また、小早川秀秋の不実は裏切ったこと以上に、東軍について当然の人物が西軍として行動したことにある。小早川秀秋は石田三成を恨み、徳川家康に感謝する立場であった。受けた恨みを忘れないという立場では西軍につくこと自体があり得ない。この点でも細川政治改革(小選挙区制)や小泉構造改革で痛めつけられた人々が細川氏を支持することは滑稽である。
言うまでもなく「有権者の多数はBを望んでいる。だからBの政策を打ち出す」は絶対ではない。極論すれば国民の多数が戦争を望めば開戦するのかという話になるためである。
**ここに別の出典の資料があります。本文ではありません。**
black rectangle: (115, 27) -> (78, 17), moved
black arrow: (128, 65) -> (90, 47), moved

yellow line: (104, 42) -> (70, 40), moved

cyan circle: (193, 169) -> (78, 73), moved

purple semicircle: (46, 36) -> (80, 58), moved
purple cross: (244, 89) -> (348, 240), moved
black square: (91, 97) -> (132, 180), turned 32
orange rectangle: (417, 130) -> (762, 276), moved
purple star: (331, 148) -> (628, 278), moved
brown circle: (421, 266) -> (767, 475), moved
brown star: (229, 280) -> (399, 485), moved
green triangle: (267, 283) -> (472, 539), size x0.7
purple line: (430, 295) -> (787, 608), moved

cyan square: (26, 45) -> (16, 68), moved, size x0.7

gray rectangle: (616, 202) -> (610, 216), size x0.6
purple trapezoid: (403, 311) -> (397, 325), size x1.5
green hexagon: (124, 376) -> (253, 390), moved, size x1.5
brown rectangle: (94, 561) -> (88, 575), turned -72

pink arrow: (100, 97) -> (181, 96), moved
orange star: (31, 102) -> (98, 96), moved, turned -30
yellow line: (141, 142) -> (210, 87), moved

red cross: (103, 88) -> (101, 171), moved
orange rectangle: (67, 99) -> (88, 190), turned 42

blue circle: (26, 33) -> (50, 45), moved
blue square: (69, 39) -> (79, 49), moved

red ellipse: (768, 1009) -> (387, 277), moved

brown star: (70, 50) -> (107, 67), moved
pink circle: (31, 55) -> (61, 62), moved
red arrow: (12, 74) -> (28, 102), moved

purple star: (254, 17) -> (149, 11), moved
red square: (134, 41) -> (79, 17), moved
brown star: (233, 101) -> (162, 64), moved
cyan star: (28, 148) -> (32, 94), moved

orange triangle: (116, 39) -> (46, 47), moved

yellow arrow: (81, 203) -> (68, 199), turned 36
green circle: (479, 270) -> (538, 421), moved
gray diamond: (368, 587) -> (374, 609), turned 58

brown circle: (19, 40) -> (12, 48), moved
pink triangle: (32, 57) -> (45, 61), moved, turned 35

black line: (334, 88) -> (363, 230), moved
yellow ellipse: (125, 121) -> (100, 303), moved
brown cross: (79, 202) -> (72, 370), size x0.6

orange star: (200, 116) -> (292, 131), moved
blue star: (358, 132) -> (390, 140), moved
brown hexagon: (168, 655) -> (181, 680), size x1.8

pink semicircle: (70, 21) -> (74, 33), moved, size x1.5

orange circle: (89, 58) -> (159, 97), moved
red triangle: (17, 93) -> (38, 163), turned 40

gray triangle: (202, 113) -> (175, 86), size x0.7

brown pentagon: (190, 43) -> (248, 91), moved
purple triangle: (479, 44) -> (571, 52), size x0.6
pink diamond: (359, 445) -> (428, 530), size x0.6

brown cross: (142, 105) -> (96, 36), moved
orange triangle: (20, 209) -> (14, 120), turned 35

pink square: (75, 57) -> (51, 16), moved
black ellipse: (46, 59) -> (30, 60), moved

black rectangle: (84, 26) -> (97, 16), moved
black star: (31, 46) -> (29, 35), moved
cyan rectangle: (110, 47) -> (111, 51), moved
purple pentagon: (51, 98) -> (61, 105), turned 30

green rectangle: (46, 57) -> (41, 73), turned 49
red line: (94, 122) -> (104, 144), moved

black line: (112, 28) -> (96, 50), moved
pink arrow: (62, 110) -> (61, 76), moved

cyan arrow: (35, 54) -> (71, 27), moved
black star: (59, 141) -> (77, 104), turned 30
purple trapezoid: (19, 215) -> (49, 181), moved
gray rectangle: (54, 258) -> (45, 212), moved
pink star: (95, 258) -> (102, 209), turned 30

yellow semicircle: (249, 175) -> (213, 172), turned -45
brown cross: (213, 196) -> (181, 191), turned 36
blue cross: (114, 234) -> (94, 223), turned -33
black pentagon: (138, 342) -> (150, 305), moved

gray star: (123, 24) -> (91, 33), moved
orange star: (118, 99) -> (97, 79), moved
それでも脱原発の思いから始まった都民投票運動から「原発に賛成でも反対でも皆で投票して決める」ことに価値を見出す意見が生まれたように、民主主義社会で政治に取り組むならば、自分のやりたいことだけでなく、有権者の多数が何を望んでいるかという視点が求められる。
「私はAという政策が正しいと考える。だからAを主張する」という姿勢が強くなる別の要因として市民派統一候補観のギャップがある。私は異なる人々、本来ならば別々の候補者を応援して然るべき人々が妥協して統一候補を擁立するというイメージである。このイメージからすると「正しい主張を貫かなければならない。やるやる詐欺とは手を組まない」という原理主義的なアジテーションは「そのような姿勢で統一候補を擁立できるのか」という違和感がある。
これに対して、本来は一つであった人々が別々の党派に分かれており、そこで統一候補を擁立するという統一候補観もある。この統一候補イメージは正しい主張に純化しようとする姿勢と必ずしも矛盾しない。日本の現状において「本来は一つであった人々が別々の党派に分かれている」ことも一つの真実である。それ故に、このようなイメージの統一候補擁立の動きがあってもいい。しかし、それが市民派統一候補になるかは疑問である。「本来は一つ」に連ならない人々にとって参加する大義も資格もないためである。
細川勝手連と細川護煕票
都民参加への模索連絡会夏季討論合宿では宇都宮支持者と細川支持者が今後も平場で議論を続けていきたいという結論になった。宇都宮支持者と細川支持者で統一候補を模索することは大きな意義がある。単純な数字合わせであるが、もし2014年東京都知事選挙で宇都宮98万票と細川95万票が一つになったとしたら、舛添要一候補に匹敵する。問題は細川勝手連が細川95万票を体現しているかということである。既に私は細川勝手連と細川陣営のギャップを指摘したことがある。そのギャップは細川勝手連と細川95万票のギャップにも重なると感じている。何故ならば、直感的に感じたことであるが、細川勝手連流の細川支持は、脱原発を唱えた細川氏個人を応援するという傾向が強いためである。それでは宇都宮98万票とは別の政治嗜好を持つ人々として細川95万票を捉えることにはならない。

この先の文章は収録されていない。